Baca berita tanpa iklan. Gabung Kompas.com+

Jangan Halangi Kemandirian Petani

Kompas.com - 16/09/2008, 08:58 WIB

Oleh Haryo Damardono dan Hermas E Prabowo

Perjumpaan dengan You Churl H, penemu kertas dari rumput laut, Mei 2007, mengesankan. Tak disengaja, speedboat kami berpapasan You di perairan Nusa Lembongan, Bali. Lebih mengesankan lagi, You bukan ahli biologi, tetapi pengusaha perangkat lunak yang didukung pengusaha dan pemerintahnya. Bagaimana di Indonesia?

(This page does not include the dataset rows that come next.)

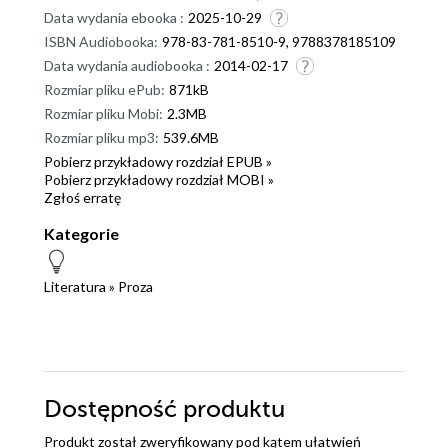
Data wydania ebooka :
2025-10-29
ISBN Audiobooka:
978-83-781-8510-9, 9788378185109
Data wydania audiobooka :
2014-02-17
Rozmiar pliku ePub:
871kB
Rozmiar pliku Mobi:
2.3MB
Rozmiar pliku mp3:
539.6MB
Pobierz przykładowy rozdział EPUB »
Pobierz przykładowy rozdział MOBI »
Zgłoś erratę
Kategorie
Literatura
»
Proza
Dostępność produktu
Produkt został zweryfikowany pod kątem ułatwień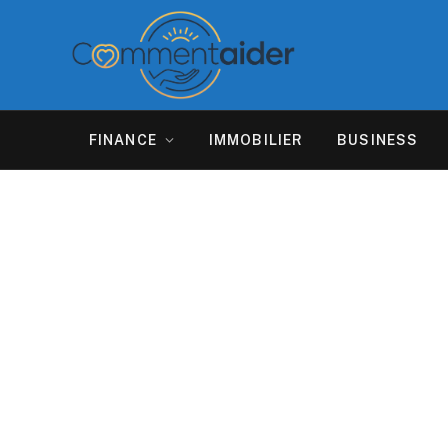
FINANCE
IMMOBILIER
BUSINESS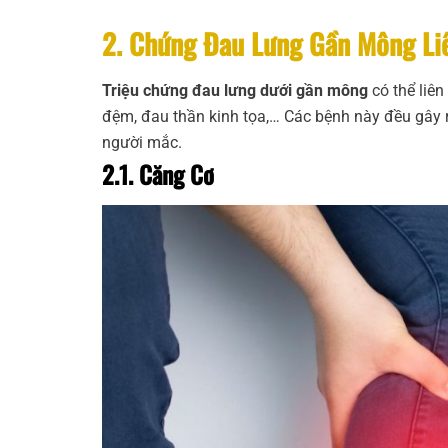
2. Chứng Đau Lưng Gần Mông Li
Triệu chứng đau lưng dưới gần mông
có thể liên
đệm, đau thần kinh tọa,… Các bệnh này đều gây 
người mắc.
2.1. Căng Cơ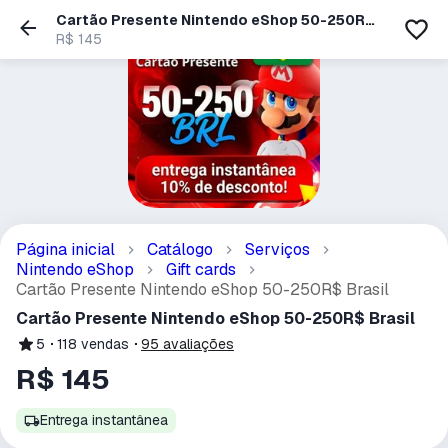
Cartão Presente Nintendo eShop 50-250R$
Entrega instantânea
Brasil
R$ 145
Os dados deste produto já estão pré-registrados pelo vendedor
para serem entregues automaticamente após o pagamento.
Página inicial
Catálogo
Serviços
Nintendo eShop
Gift cards
Cartão Presente Nintendo eShop 50-250R$ Brasil
Cartão Presente Nintendo eShop 50-250R$ Brasil
5
118
vendas
95
avaliações
R$ 145
Entrega instantânea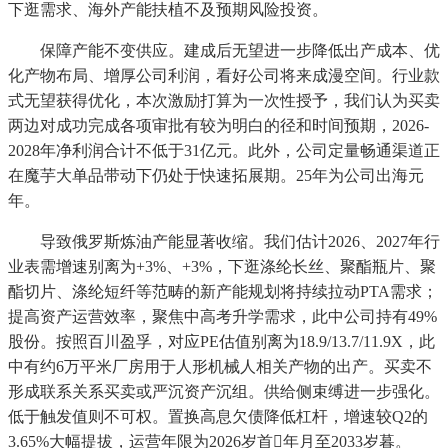
下逛需求、海外产能扶植不及预期风险投资。
保障产能不变供应。建成后无望进一步降低出产成本、优
化产物布局、增厚公司利润，看好公司将来成漫空间。行业款
式无望获得优化，本次激励打算为一次性授予，我们认为买卖
两边对成功完成各项审批有较为明白的径和时间预期，2026-
2028年净利润合计不低于31亿元。此外，公司定量畅通渠道正
在魔芋大单品带动下仍处于快速拓展期。25年为公司出海元
年。
导致俄罗斯炼油产能显著收缩。我们估计2026、2027年行
业表需增速别离为+3%、+3%，下逛涤纶长丝、聚酯瓶片、聚
酯切片、涤纶短纤等范畴的新产能规划将持续拉动PTA需求；
提高资产运营效率，聚焦中高考升学需求，此中公司持有49%
股份。按照百川盈孚，对应PE估值别离为18.9/13.7/11.9X，此
中有约6万平米厂房用于人形机械人相关产物的出产。买卖不
形成联系关系买卖或严沉资产沉组。供给侧束缚进一步强化。
低于触发值则不可权。置换高息欠债降低杠杆，增速较Q2的
3.65%大幅提拔，运营年限为2026岁首年月至2033岁暮。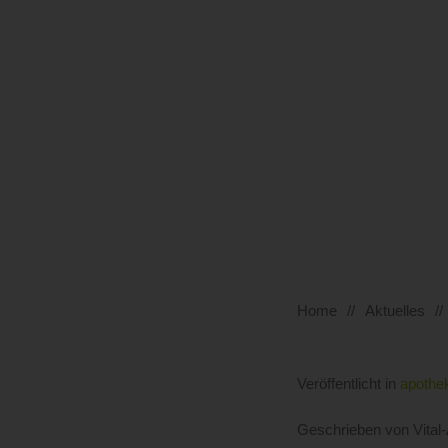
Home
Aktuelles
Veröffentlicht in
apothe
Geschrieben von Vita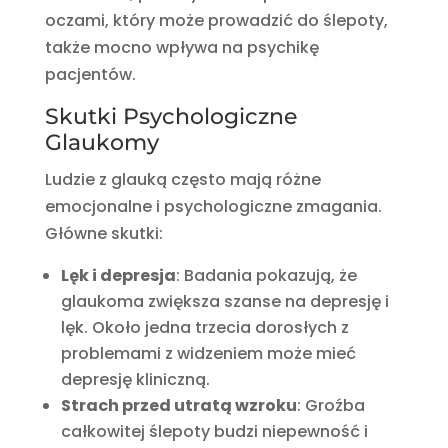
oczami, który może prowadzić do ślepoty,
także mocno wpływa na psychikę
pacjentów.
Skutki Psychologiczne
Glaukomy
Ludzie z glauką często mają różne
emocjonalne i psychologiczne zmagania.
Główne skutki:
Lęk i depresja
: Badania pokazują, że
glaukoma zwiększa szanse na depresję i
lęk. Około jedna trzecia dorosłych z
problemami z widzeniem może mieć
depresję kliniczną.
Strach przed utratą wzroku
: Groźba
całkowitej ślepoty budzi niepewność i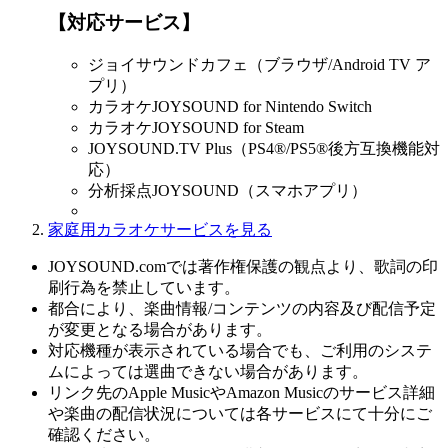
【対応サービス】
ジョイサウンドカフェ（ブラウザ/Android TV ア
プリ）
カラオケJOYSOUND for Nintendo Switch
カラオケJOYSOUND for Steam
JOYSOUND.TV Plus（PS4®/PS5®後方互換機能対
応）
分析採点JOYSOUND（スマホアプリ）
家庭用カラオケサービスを見る
JOYSOUND.comでは著作権保護の観点より、歌詞の印
刷行為を禁止しています。
都合により、楽曲情報/コンテンツの内容及び配信予定
が変更となる場合があります。
対応機種が表示されている場合でも、ご利用のシステ
ムによっては選曲できない場合があります。
リンク先のApple MusicやAmazon Musicのサービス詳細
や楽曲の配信状況については各サービスにて十分にご
確認ください。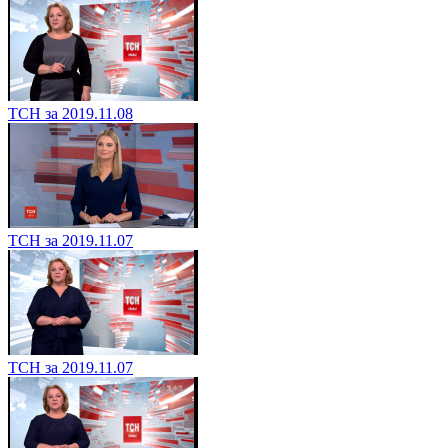
ТСН за 2019.11.08
ТСН за 2019.11.07
ТСН за 2019.11.07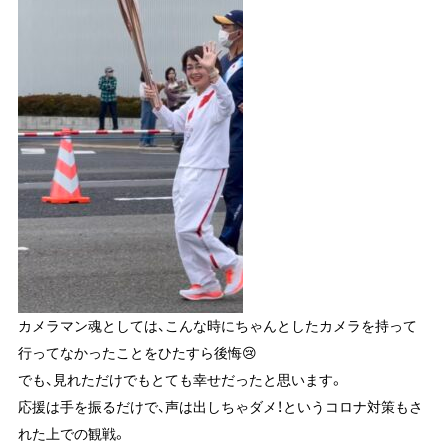
カメラマン魂としては、こんな時にちゃんとしたカメラを持って
行ってなかったことをひたすら後悔😢
でも、見れただけでもとても幸せだったと思います。
応援は手を振るだけで、声は出しちゃダメ！というコロナ対策もさ
れた上での観戦。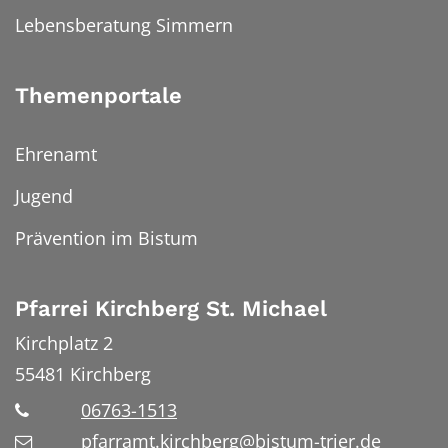
Lebensberatung Simmern
Themenportale
Ehrenamt
Jugend
Prävention im Bistum
Pfarrei Kirchberg St. Michael
Kirchplatz 2
55481
Kirchberg
06763-1513
pfarramt.kirchberg@bistum-trier.de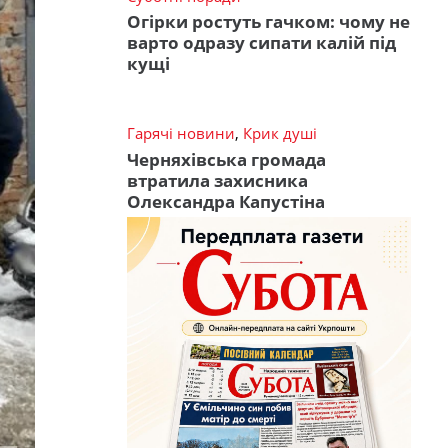
Огірки ростуть гачком: чому не
варто одразу сипати калій під
кущі
Гарячі новини
,
Крик душі
Черняхівська громада
втратила захисника
Олександра Капустіна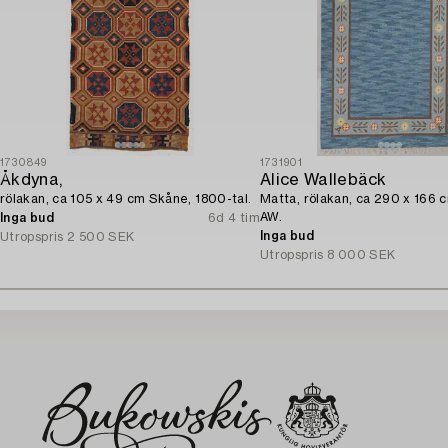
1730849
1731901
Åkdyna,
Alice Wallebäck
rölakan, ca 105 x 49 cm Skåne, 1800-tal.
Matta, rölakan, ca 290 x 166 
AW.
Inga bud
6d 4 tim
Inga bud
Utropspris
2 500 SEK
Utropspris
8 000 SEK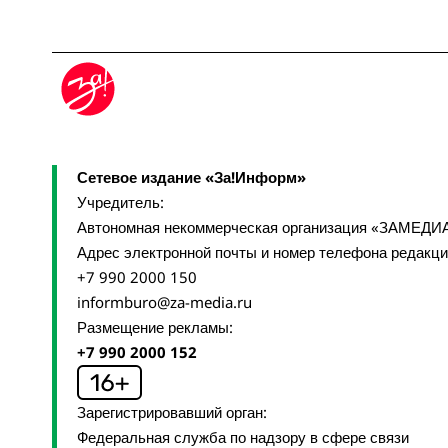
Сетевое издание «За!Информ»
Учредитель:
Автономная некоммерческая организация «ЗАМЕДИ
Адрес электронной почты и номер телефона редакц
+7 990 2000 150
informburo@za-media.ru
Размещение рекламы:
+7 990 2000 152
Зарегистрировавший орган:
Федеральная служба по надзору в сфере связи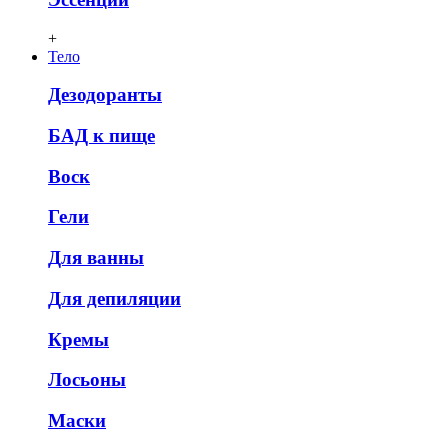
+
Тело
Дезодоранты
БАД к пище
Воск
Гели
Для ванны
Для депиляции
Кремы
Лосьоны
Маски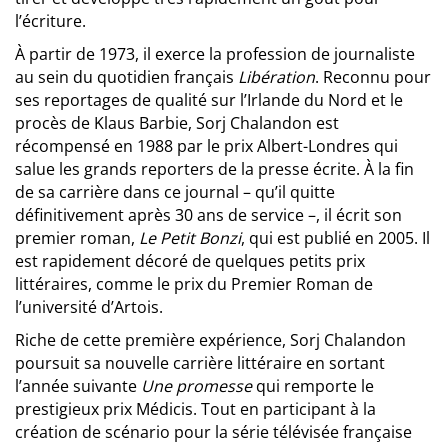
l’écriture.
À partir de 1973, il exerce la profession de journaliste
au sein du quotidien français
Libération
. Reconnu pour
ses reportages de qualité sur l’Irlande du Nord et le
procès de Klaus Barbie, Sorj Chalandon est
récompensé en 1988 par le prix Albert-Londres qui
salue les grands reporters de la presse écrite. À la fin
de sa carrière dans ce journal – qu’il quitte
définitivement après 30 ans de service –, il écrit son
premier roman,
Le Petit Bonzi
, qui est publié en 2005. Il
est rapidement décoré de quelques petits prix
littéraires, comme le prix du Premier Roman de
l’université d’Artois.
Riche de cette première expérience, Sorj Chalandon
poursuit sa nouvelle carrière littéraire en sortant
l’année suivante
Une promesse
qui remporte le
prestigieux prix Médicis. Tout en participant à la
création de scénario pour la série télévisée française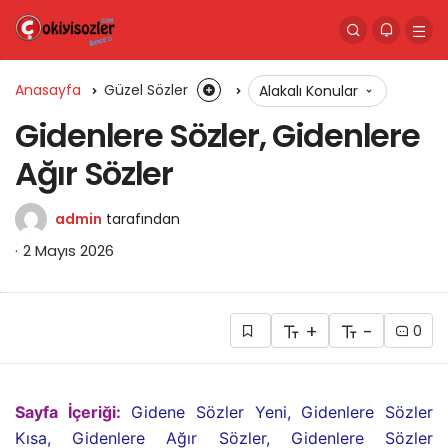
Anasayfa
Güzel Sözler
Alakalı Konular
Gidenlere Sözler, Gidenlere
Ağır Sözler
admin
tarafından
2 Mayıs 2026
+
-
0
Sayfa İçeriği:
Gidene Sözler Yeni,
Gidenlere Sözler
Kısa, Gidenlere Ağır Sözler, Gidenlere Sözler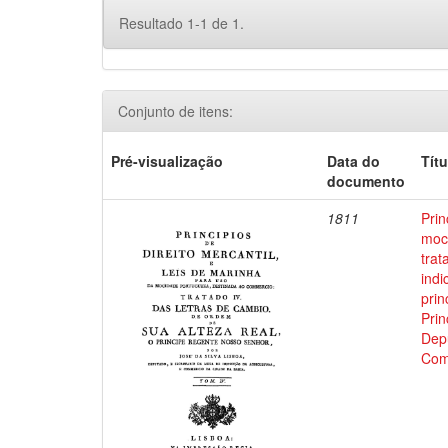
Resultado 1-1 de 1.
Conjunto de itens:
Pré-visualização
Data do
Títu
documento
1811
Prin
moci
trat
indi
prin
Prin
Depu
Com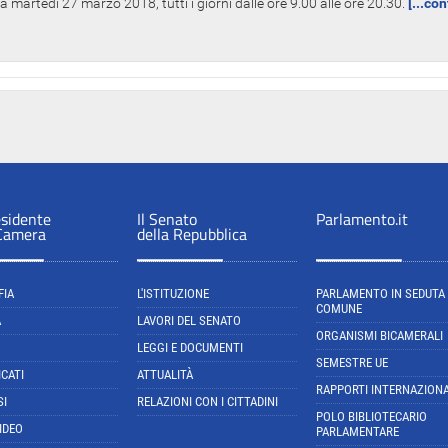
 martedì 27 marzo 2018, tutti i giorni dalle ore 9.00 alle ore 20.30.
[...co
esidente
Il Senato
Parlamento.it
 Camera
della Repubblica
FIA
L'ISTITUZIONE
PARLAMENTO IN SEDUTA
COMUNE
A
LAVORI DEL SENATO
ORGANISMI BICAMERALI
LEGGI E DOCUMENTI
SEMESTRE UE
CATI
ATTUALITÀ
RAPPORTI INTERNAZIONA
SI
RELAZIONI CON I CITTADINI
POLO BIBLIOTECARIO
IDEO
PARLAMENTARE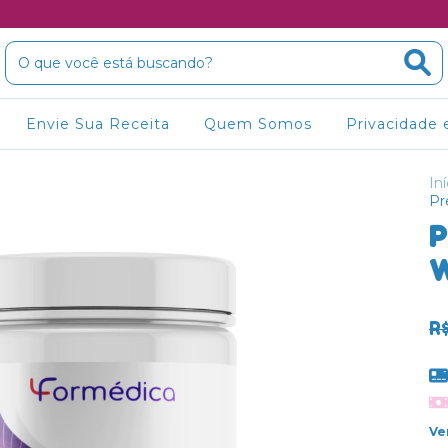
Envie Sua Receita
Quem Somos
Privacidade 
Iní
Pr
P
W
R
Ve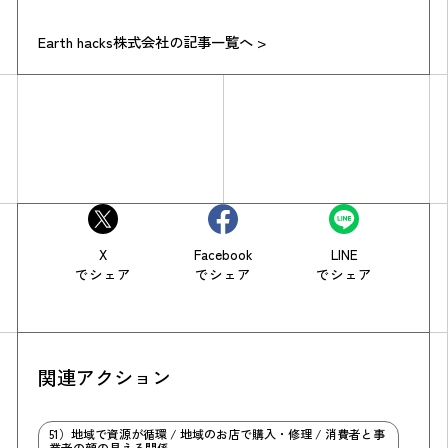
Earth hacks株式会社の記事一覧へ >
X
Facebook
LINE
でシェア
でシェア
でシェア
関連アクション
51）地域で資源が循環 / 地域のお店で購入・修理 / 消費者と事
業者の顔の見える関係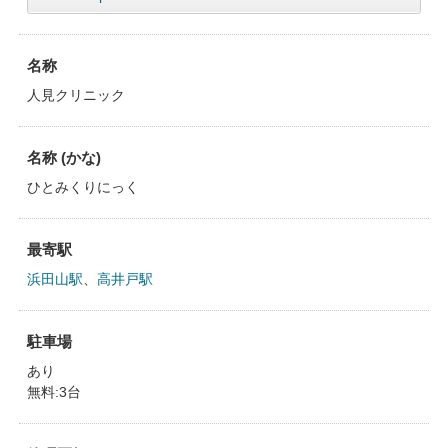
名称
人見クリニック
名称 (かな)
ひとみくりにっく
最寄駅
浜田山駅
、
高井戸駅
駐車場
あり
無料:3台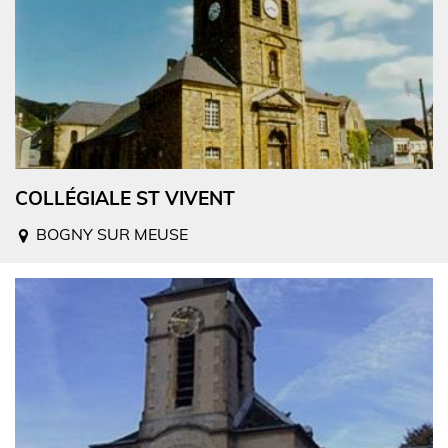
COLLÉGIALE ST VIVENT
BOGNY SUR MEUSE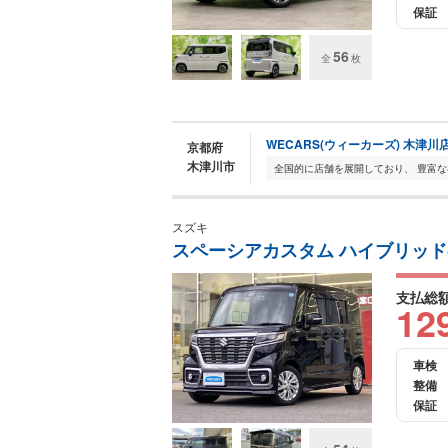
保証
56
全
枚
WECARS(ウィーカーズ) 木津川
京都府
木津川市
スズキ
スペーシアカスタム ハイブリッド(HY
支払総
12
車検
整備
保証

Keberhasilan You menemukan kertas dari rumput laut tidak lepas dari dukungan pemerintah, akademisi, dan pengusaha Korea. Kisah penemuannya berawal dari tumpahan agar-agar di lantai dapur kediamannya, lima tahun silam. ”Saya menyadari agar-agar itu mirip bubur kertas. Jadi, mengapa tidak dibuat kertas? Lebih baik, daripada menebangi hutan untuk kertas,” ujar You.

Dia membaca literatur dan menghubungi beberapa balai penelitian. Di laboratorium Universitas National Chungnam, You merealisasikan mimpi membuat bubur rumput laut. Keberhasilannya didukung saran dari pakar biologi di universitas tersebut soal karakteristik rumput laut.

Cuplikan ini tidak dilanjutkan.